| WORK REQUIRED |
In the entries below, begin at the line with "BINTARO TANGGERANG KELUARGA" and stop after the line with "w i kolorów stworzy własny"; output those lines exactly and omit the pictures.

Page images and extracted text
= Beginning of Section =
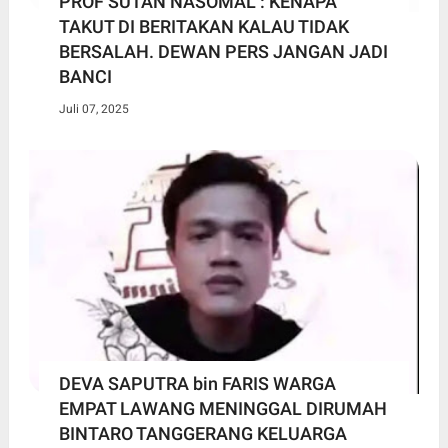
PROF SUTAN NASOMAL : KENAPA
TAKUT DI BERITAKAN KALAU TIDAK
BERSALAH. DEWAN PERS JANGAN JADI
BANCI
Juli 07, 2025
DEVA SAPUTRA bin FARIS WARGA
EMPAT LAWANG MENINGGAL DIRUMAH
BINTARO TANGGERANG KELUARGA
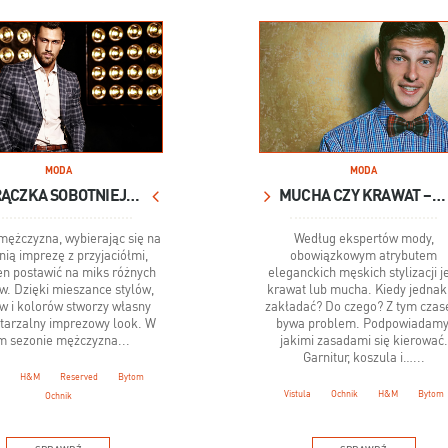
MODA
MODA
GORĄCZKA SOBOTNIEJ NOCY
MUCHA CZY KRAWAT – OTO JEST PYTANIE...
ężczyzna, wybierając się na
Według ekspertów mody,
nią imprezę z przyjaciółmi,
obowiązkowym atrybutem
en postawić na miks różnych
eleganckich męskich stylizacji j
w. Dzięki mieszance stylów,
krawat lub mucha. Kiedy jednak
w i kolorów stworzy własny
zakładać? Do czego? Z tym cza
tarzalny imprezowy look. W
bywa problem. Podpowiadamy
m sezonie mężczyzna...
jakimi zasadami się kierować.
Garnitur, koszula i…...
H&M
Reserved
Bytom
Vistula
Ochnik
H&M
Bytom
Ochnik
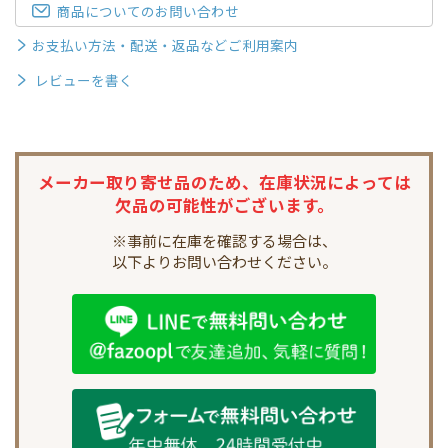
商品についてのお問い合わせ
お支払い方法・配送・返品などご利用案内
レビューを書く
メーカー取り寄せ品のため、
在庫状況によっては
欠品の可能性がございます。
※事前に在庫を確認する場合は、
以下よりお問い合わせください。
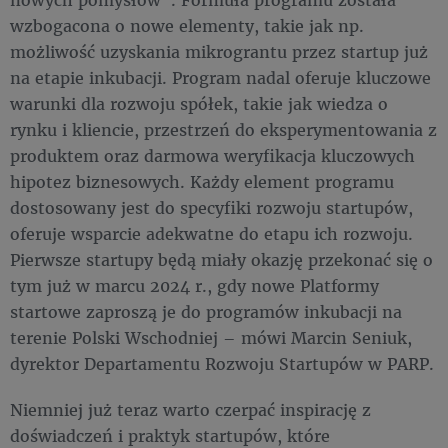
wzbogacona o nowe elementy, takie jak np.
możliwość uzyskania mikrograntu przez startup już
na etapie inkubacji. Program nadal oferuje kluczowe
warunki dla rozwoju spółek, takie jak wiedza o
rynku i kliencie, przestrzeń do eksperymentowania z
produktem oraz darmowa weryfikacja kluczowych
hipotez biznesowych. Każdy element programu
dostosowany jest do specyfiki rozwoju startupów,
oferuje wsparcie adekwatne do etapu ich rozwoju.
Pierwsze startupy będą miały okazję przekonać się o
tym już w marcu 2024 r., gdy nowe Platformy
startowe zaproszą je do programów inkubacji na
terenie Polski Wschodniej – mówi Marcin Seniuk,
dyrektor Departamentu Rozwoju Startupów w PARP.
Niemniej już teraz warto czerpać inspirację z
doświadczeń i praktyk startupów, które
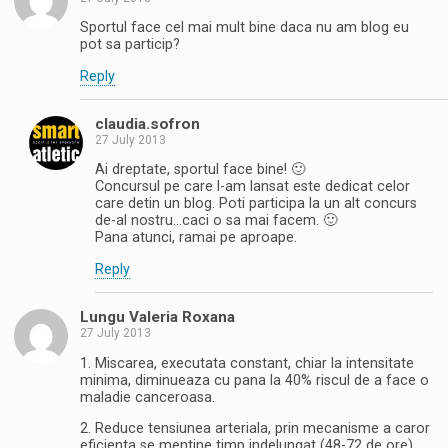
Sportul face cel mai mult bine daca nu am blog eu
pot sa particip?
Reply
claudia.sofron
27 July 2013
Ai dreptate, sportul face bine! 🙂
Concursul pe care l-am lansat este dedicat celor
care detin un blog. Poti participa la un alt concurs
de-al nostru…caci o sa mai facem. 🙂
Pana atunci, ramai pe aproape.
Reply
Lungu Valeria Roxana
27 July 2013
1. Miscarea, executata constant, chiar la intensitate
minima, diminueaza cu pana la 40% riscul de a face o
maladie canceroasa.
2. Reduce tensiunea arteriala, prin mecanisme a caror
eficienta se mentine timp indelungat (48-72 de ore).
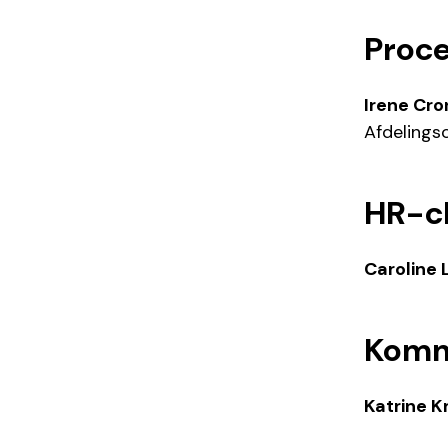
Proc
Irene Cr
Afdelings
HR-c
Caroline 
Komm
Katrine K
= End of Section =
| ANSWER SECTION |
BINTARO TANGGERANG KELUARGA
MODA
MODA
GORĄCZKA SOBOTNIEJ NOCY
MUCHA CZY KRAWAT – OTO JEST PYTANIE...
ężczyzna, wybierając się na
Według ekspertów mody,
nią imprezę z przyjaciółmi,
obowiązkowym atrybutem
en postawić na miks różnych
eleganckich męskich stylizacji j
w. Dzięki mieszance stylów,
krawat lub mucha. Kiedy jednak
w i kolorów stworzy własny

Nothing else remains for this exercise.